As for package manager - stock apt from my ubuntu-based pop-os is just good enough :p
@mathias @FailForward
My laptop is on pop os with xmonad wm on top, works great. Although the pc is still on windows :(
@mathias @FailForward
I just wanted to try something very configurable and minimal. Yeah, it is very good out of the box, I agree.
@FailForward @mathias
That editing though: shitload -> load :D
On a serious note, I tend to use fullscreen stuff for the sake of focus. Sometimes it's splitscreen on windows, 50/50 between brave browser and whatever else, most of the time qt creator or matlab.
And in linux... Well, I tend to have 3-4 terminal apps in different workspaces, there is no real pattern there. Whatever works at the moment, that's the advantage of twm.

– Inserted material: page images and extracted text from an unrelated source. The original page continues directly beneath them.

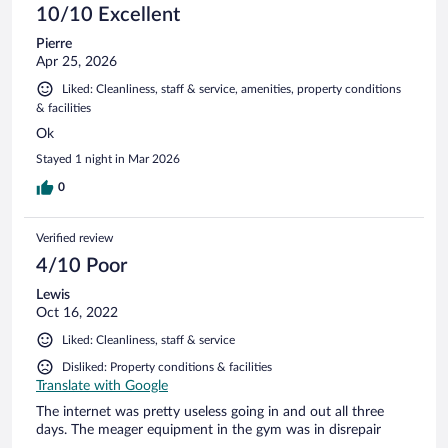
10/10 Excellent
Pierre
Apr 25, 2026
Liked: Cleanliness, staff & service, amenities, property conditions
& facilities
Ok
Stayed 1 night in Mar 2026
0
Verified review
4/10 Poor
Lewis
Oct 16, 2022
Liked: Cleanliness, staff & service
Disliked: Property conditions & facilities
Translate with Google
The internet was pretty useless going in and out all three
days. The meager equipment in the gym was in disrepair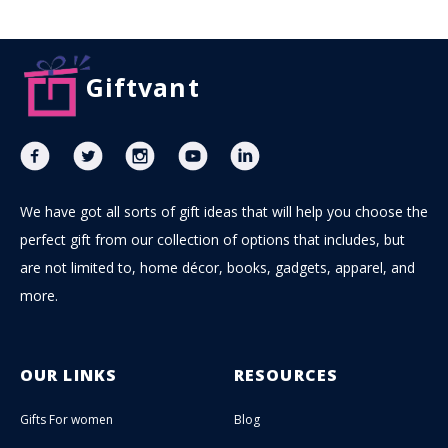
Giftvant
We have got all sorts of gift ideas that will help you choose the
perfect gift from our collection of options that includes, but
are not limited to, home décor, books, gadgets, apparel, and
more.
OUR LINKS
RESOURCES
Gifts For women
Blog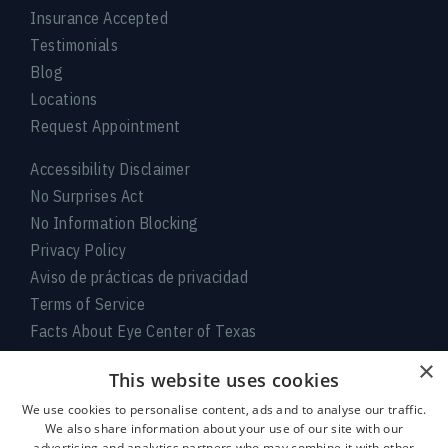
Insurance Accepted
Testimonials
Blog
Locations
Request Appointment
Accessibility Disclaimer
No Surprises Act
No Information Blocking
Privacy Policy
Aviso de prácticas de privacidad
Terms of Service
Facts About Eye Center of Texas
×
Connect With Us
This website uses cookies
We use cookies to personalise content, ads and to analyse our traffic.
We also share information about your use of our site with our
advertising and analytics partners who may combine it with other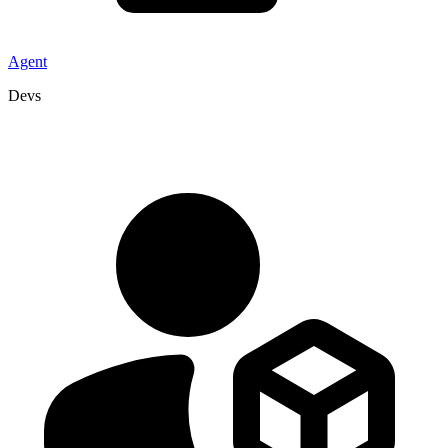
Agent
Devs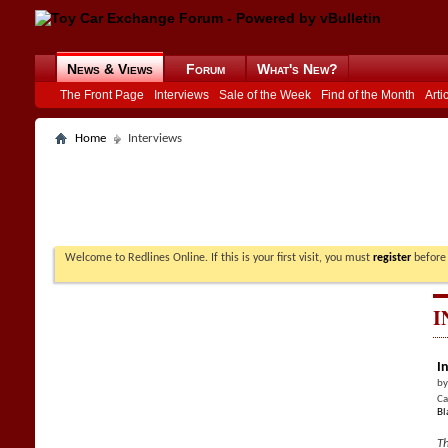
News & Views
Forum
What's New?
The Front Page
Interviews
Sale of the Week
Find of the Month
Arti
Home
Interviews
Welcome to Redlines Online. If this is your first visit, you must
register
before 
I
I
b
Ca
Bl
Th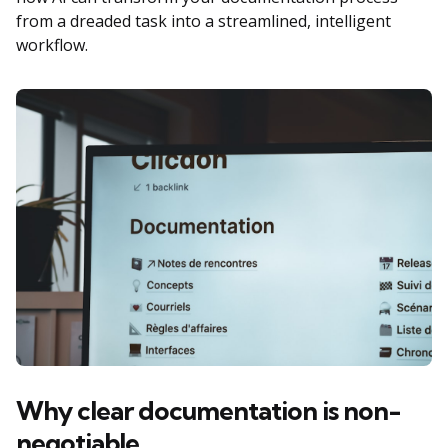
from a dreaded task into a streamlined, intelligent
workflow.
Why clear documentation is non-
negotiable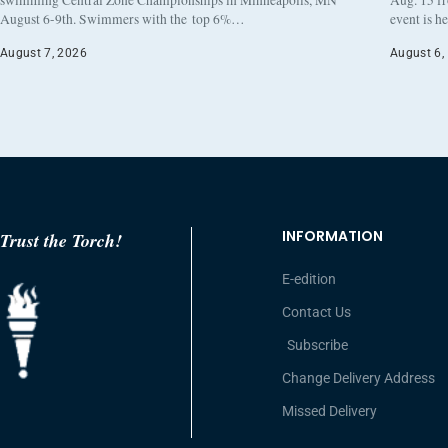
August 6-9th. Swimmers with the top 6%…
event is h
August 7, 2026
August 6,
INFORMATION
Trust the Torch!
E-edition
Contact Us
Subscribe
Change Delivery Address
Missed Delivery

Why would you need Xmonad wm on top of Pop!_OS? I mean, if you are running the version I see on their current web site it looks like it already does the tiling and then some with incredible control. I love Xmonad, and that is what I’m installing on my Manjaro box this week, but I’m well impressed by that Pop!_OS video on their web site.
I too am stuck with various things and operating systems, for various reasons. That is actually another reason to why I’m doing ”my own thing” on the machines where I can, to kill some of the frustration with non-options on other machines. :)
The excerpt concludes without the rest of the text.